From November 21st last year, it also effectively became compulsory for anyone working, or volunteering in a care home in England to be fully vaccinated against Covid-19 unless exempt.
The UK is certainly not opposed to bringing in mandatory vaccination requirements in the interests of public health. But what of businesses outside of the healthcare sector?
In all other sectors in the UK, employees who have been working for more than 2 years can only be dismissed fairly if an employer can show a potentially fair reason for that dismissal. Conduct is one of those fair reasons and it may be that an employer could argue that an instruction to be vaccinated amounts to a “reasonable work instruction,” refusal of this could therefore amount to misconduct.

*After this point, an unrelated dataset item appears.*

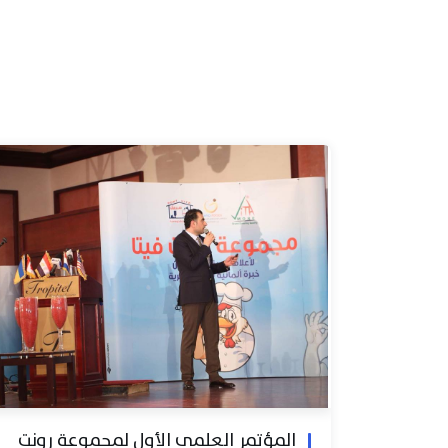
المؤتمر العلمي الأول لمجموعة رونت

We have not yet seen any cases of this, but typically we would advise employers to be cautious about going down this route. There may be multiple reasons as to why an employee is refusing to be vaccinated, including, but not limited to medical exemption or religious/spiritual grounds. The lack of test cases in this area also means that we do not yet know whether an Employment Tribunal will view vaccination as a ‘reasonable work instruction’.
We must also consider discrimination laws. Employees in the UK do not need a qualifying period to be protected from unlawful discrimination. Therefore, if an employee is refusing to be vaccinated due to a protected characteristic (e.g., disability) then the employer would risk a discrimination claim if a dismissal took place as a result.
Given the uncertainty and the protections in the UK it wouldn’t be advisable to employers to dismiss or refuse employment due to vaccination status. Instead, we would advise employers to speak to employees about the reason for refusal and look to encourage vaccination, where possible.
Under the Health and Safety at Work Act 1974, employers are obliged to take reasonable precautions to mitigate workplace risk, this duty can extend to encouraging employees to be vaccinated, for the safety of all on the premises. Clear communication around the benefits of vaccination and a focus on dispelling some of the common myths could be beneficial, as well as creating a culture where all employees feel able to discuss any concerns with line managers without judgment.
It looks likely that a return to the office is once again imminent, so employers need to be alive to the risks that Covid-19 continues to present to staff, obtaining independent legal advice before making any decisions on vaccination policies for employees.